Le secteur privé, embryonnaire et concurrencé par les pays voisins où les salaires sont dix fois moins élevés, est incapable d’absorber les nouveaux actifs, et les administrations locales, en grandes difficultés financières, réfléchissent à comment se débarrasser de leurs trop nombreux agents... Les exemples sont légion de jeunes diplômés restés sur le carreau ou obligés d’accepter un emploi qui n’a rien à voir avec leur formation.
« La famille a disparu »
La départementalisation, votée à 95% par les Mahorais en 2009 et devenue effective le 31 mars dernier, n’a fait que décupler la colère. « Pendant des années, on nous a fait croire que le département serait la solution à tous nos problèmes », dénonce Djamal. « “Avec le département, vous aurez tout : l’argent sans travailler, le RSA, le chômage, etc.”, nous disaient les politiques. Aujourd’hui, on se rend compte que c’était du vent. »
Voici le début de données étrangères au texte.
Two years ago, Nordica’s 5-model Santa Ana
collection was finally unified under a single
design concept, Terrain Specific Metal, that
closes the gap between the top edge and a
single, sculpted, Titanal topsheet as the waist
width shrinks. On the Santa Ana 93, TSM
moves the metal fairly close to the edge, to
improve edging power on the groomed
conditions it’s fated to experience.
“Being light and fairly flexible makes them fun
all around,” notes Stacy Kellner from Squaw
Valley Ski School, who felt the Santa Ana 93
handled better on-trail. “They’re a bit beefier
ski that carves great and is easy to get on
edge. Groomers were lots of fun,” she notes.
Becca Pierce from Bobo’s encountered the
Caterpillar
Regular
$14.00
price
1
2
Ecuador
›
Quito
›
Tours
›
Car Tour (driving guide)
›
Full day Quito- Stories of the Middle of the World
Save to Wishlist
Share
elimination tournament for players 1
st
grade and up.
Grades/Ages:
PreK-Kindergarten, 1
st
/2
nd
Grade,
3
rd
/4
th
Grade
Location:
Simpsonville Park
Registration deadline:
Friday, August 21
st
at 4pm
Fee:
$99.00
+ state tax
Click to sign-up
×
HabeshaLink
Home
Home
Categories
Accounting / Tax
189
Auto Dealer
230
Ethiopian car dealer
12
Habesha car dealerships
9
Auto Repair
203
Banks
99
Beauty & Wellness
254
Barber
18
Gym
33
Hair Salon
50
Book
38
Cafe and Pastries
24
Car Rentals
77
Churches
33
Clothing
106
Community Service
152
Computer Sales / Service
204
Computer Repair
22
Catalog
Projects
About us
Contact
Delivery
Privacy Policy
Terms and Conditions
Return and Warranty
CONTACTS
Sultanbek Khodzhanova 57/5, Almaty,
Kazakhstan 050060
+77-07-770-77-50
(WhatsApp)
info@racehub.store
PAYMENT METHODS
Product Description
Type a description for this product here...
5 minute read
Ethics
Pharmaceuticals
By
Sur vingt-deux revenus sociaux, on n’en compte que quatre à Mayotte. Le Revenu de solidarité active (RSA) a bien été promis pour le 1er janvier 2012, mais il ne représentera que 25% du niveau métropolitain – soit pas plus de 150 euros... « Comment vous croyez qu’on peut vivre avec ça ? », lâche Djamal. « Ne vaut-on que le quart des autres Français !? »
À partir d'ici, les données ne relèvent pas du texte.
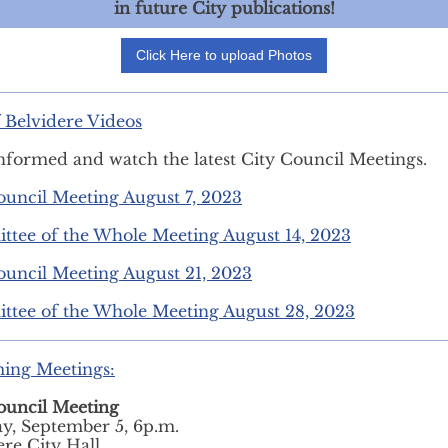
in future City publications!
Click Here to upload Photos
f Belvidere Videos
nformed and watch the latest City Council Meetings.
ouncil Meeting August 7, 2023
tee of the Whole Meeting August 14, 2023
ouncil Meeting August 21, 2023
tee of the Whole Meeting August 28, 2023
ing Meetings:
ouncil Meeting
y, September 5, 6p.m.
ere City Hall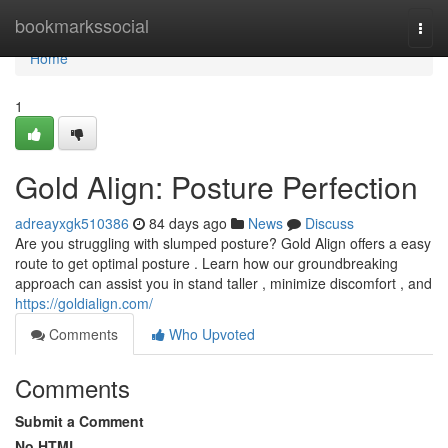
Home
bookmarkssocial
Togg
navi
Home
1
Gold Align: Posture Perfection
adreayxgk510386
84 days ago
News
Discuss
Are you struggling with slumped posture? Gold Align offers a easy
route to get optimal posture . Learn how our groundbreaking
approach can assist you in stand taller , minimize discomfort , and
https://goldialign.com/
Comments
Who Upvoted
Comments
Submit a Comment
No HTML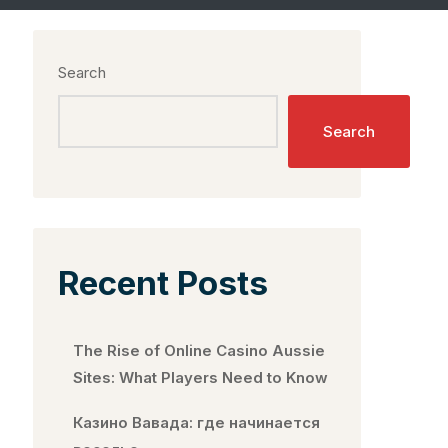
Search
Search
Recent Posts
The Rise of Online Casino Aussie
Sites: What Players Need to Know
Казино Вавада: где начинается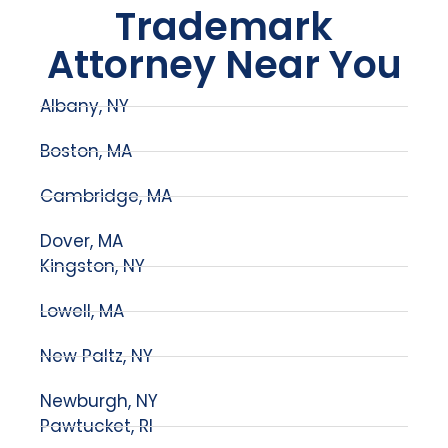
Trademark
Attorney Near You
Albany, NY
Boston, MA
Cambridge, MA
Dover, MA
Kingston, NY
Lowell, MA
New Paltz, NY
Newburgh, NY
Pawtucket, RI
Cette question, beaucoup de Mahorais se la posent, notamment les jeunes qui ont vécu en métropole et ont subi des propos racistes. Mais il faut chercher la source de cette colère plus loin encore. Dans la cassure générationnelle : « On ne maîtrise plus nos enfants. En quelques années, on est passés d’une société de cueillette à une société de l’Internet sans acquérir les outils nécessaires », explique Saïd Omar Oili. « On a deux cultures qui se superposent mais qui ne se complètent pas : la première est celle des parents, la seconde celle des enfants. » Dans l’abandon de leur rôle par les parents : « Dès qu’une difficulté se présente, on envoie son enfant dans la famille en métropole ou à la Réunion. Les parents ont complètement démissionné. » Et dans la perte de repères : « Ils ne savent pas qui ils sont », affirme un éducateur qui travaille en Petite Terre. « Je les compare aux jeunes de banlieue. Ils sont nés Français, mais ont l’impression qu’ils ne font pas vraiment partie de la communauté nationale, et qu’ils n’auront jamais la même chance que les autres Français, ceux de métropole ou même ceux de la Réunion. Forcément, un jour, leur colère éclate ! »
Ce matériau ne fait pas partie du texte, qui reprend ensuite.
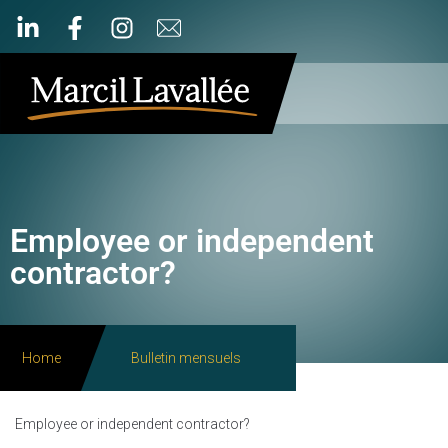
Employee or independent
contractor?
Home
Bulletin mensuels
Employee or independent contractor?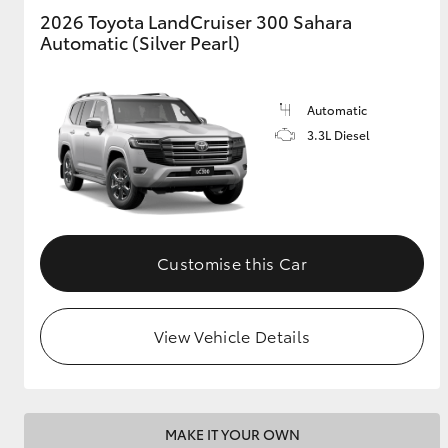
2026 Toyota LandCruiser 300 Sahara
Automatic (Silver Pearl)
Automatic
3.3L Diesel
Customise this Car
View Vehicle Details
MAKE IT YOUR OWN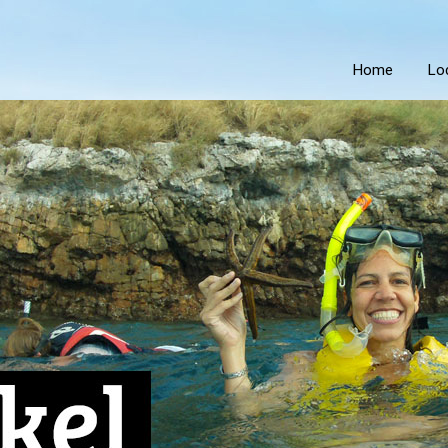
Home
Lo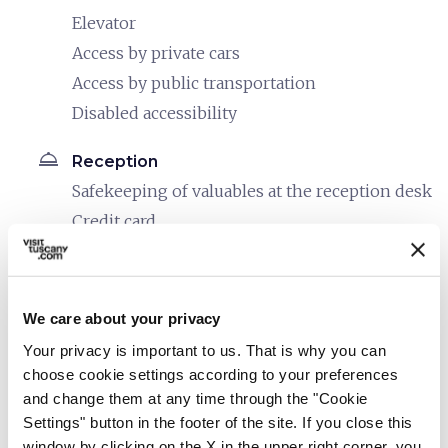
Elevator
Access by private cars
Access by public transportation
Disabled accessibility
room_service
Reception
Safekeeping of valuables at the reception desk
Credit card
Debit card
restaurant
Catering
We care about your privacy
In-room breakfast service
Your privacy is important to us. That is why you can
Café service
choose cookie settings according to your preferences
and change them at any time through the "Cookie
bed
Rooms
Settings" button in the footer of the site. If you close this
In-room telephone
window by clicking on the X in the upper right corner, you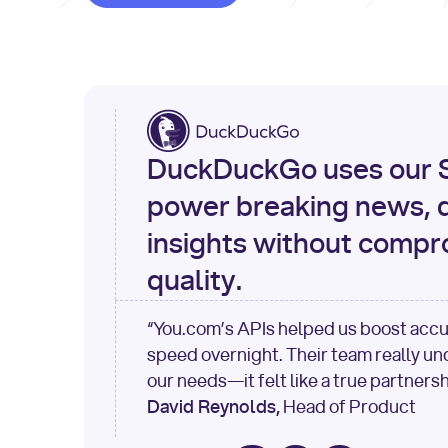
DuckDuckGo uses our S
power breaking news, d
insights without compr
quality.
“You.com’s APIs helped us boost acc
speed overnight. Their team really u
our needs—it felt like a true partnersh
David Reynolds,
Head of Product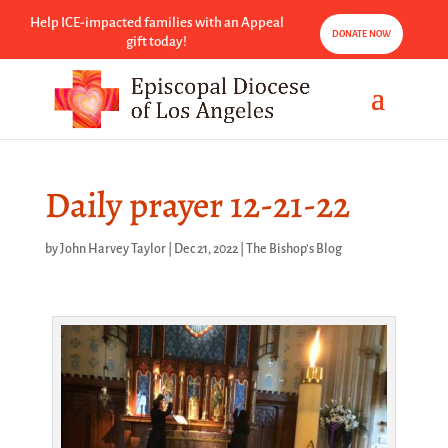
Help ICE-impacted families with an Appeal
DONATE NOW
gift today!
Daily prayer 12-21-22
by
John Harvey Taylor
|
Dec 21, 2022
|
The Bishop's Blog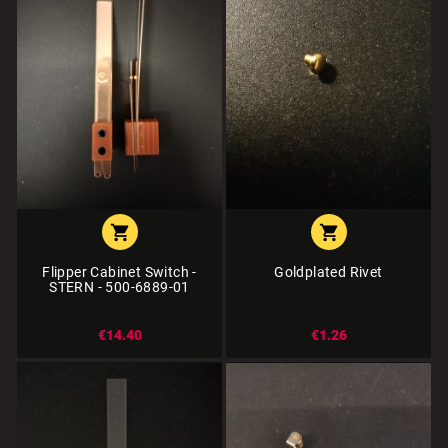


Flipper Cabinet Switch -
Goldplated Rivet
STERN - 500-6889-01
€14.40
€1.26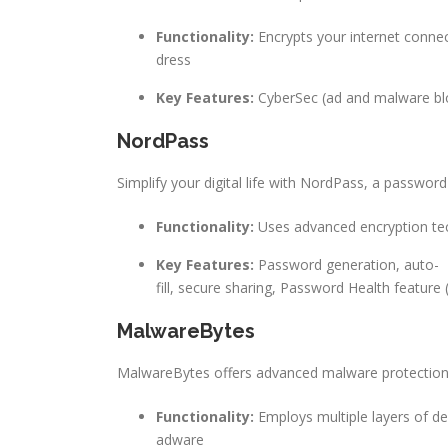
Functionality:
Encrypts your internet connec
dress
Key Features:
CyberSec (ad and malware bloc
NordPass
Simplify your digital life with NordPass, a passwo
Functionality:
Uses advanced encryption te
Key Features:
Password generation, auto-
fill, secure sharing, Password Health feature
MalwareBytes
MalwareBytes offers advanced malware protection f
Functionality:
Employs multiple layers of d
adware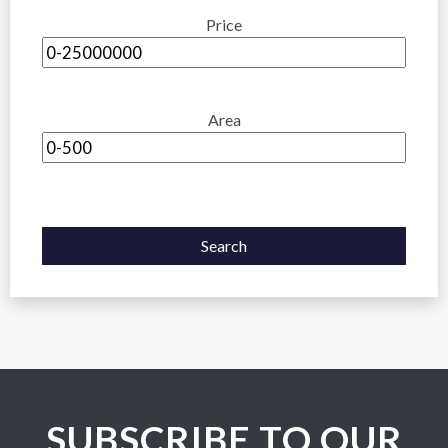
Price
Area
Search
SUBSCRIBE TO OUR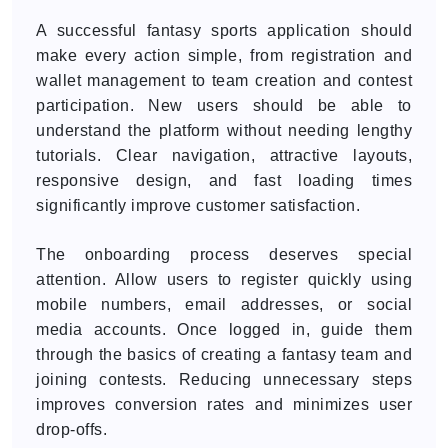
A successful fantasy sports application should
make every action simple, from registration and
wallet management to team creation and contest
participation. New users should be able to
understand the platform without needing lengthy
tutorials. Clear navigation, attractive layouts,
responsive design, and fast loading times
significantly improve customer satisfaction.
The onboarding process deserves special
attention. Allow users to register quickly using
mobile numbers, email addresses, or social
media accounts. Once logged in, guide them
through the basics of creating a fantasy team and
joining contests. Reducing unnecessary steps
improves conversion rates and minimizes user
drop-offs.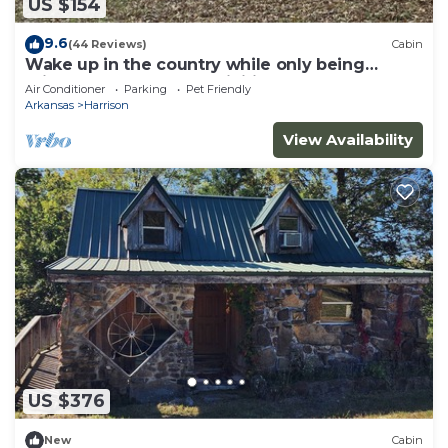
US $154
9.6
(44 Reviews)
Cabin
Wake up in the country while only being
minutes from all the activities.
Air Conditioner
Parking
Pet Friendly
Arkansas
Harrison
View Availability
US $376
New
Cabin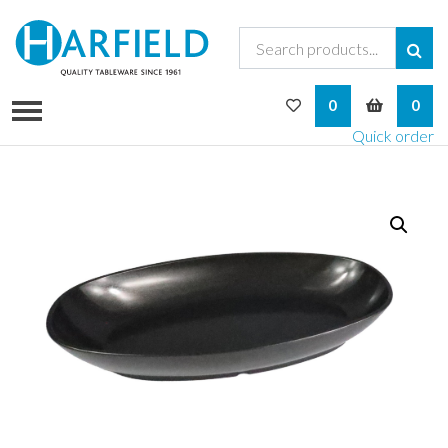
My Wishlist
My Bask
0
0
Quick order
Les premiers affrontements entre cette génération et les forces de l’ordre remontent à 2008. Les auteurs de ces violences n’étaient pour la plupart pas des jeunes issus des milieux les plus déshérités, mais de familles aisées. Ils n’avaient donc pas l’excuse de la misère sociale. Mais celle, d’un réel sentiment d’abandon. « Ces jeunes n’ont plus aucun cadre », expliquait alors un travailleurs social. « Ni l’école coranique, où ils ne vont plus, ni l’école laïque, où ils échouent. La famille, elle, a disparu parce que justement, à l’école laïque, on a appris à mépriser tout ce qui fait notre culture. Quand ils reviennent à la maison, ces jeunes sont démunis. »
A l’époque, un collectif de rappeurs dénonçait les abus policiers dans ses chansons. L’un d’eux clamait ceci : « Nettoyez au karcher la flicaille de Mayotte / Arrêtez de nous plaquer, menotter, tabasser / Arrêtez de contrôler nos frères anjouanais, sinon on nique tout / Cocktail molotov, une batte dans le coffre, au cas où on m’les chauffe ».
Avec ce mouvement contre la vie chère, qui en est ce mercredi à son quinzième jour – un record pour l’île –, certains sont passés à l’acte.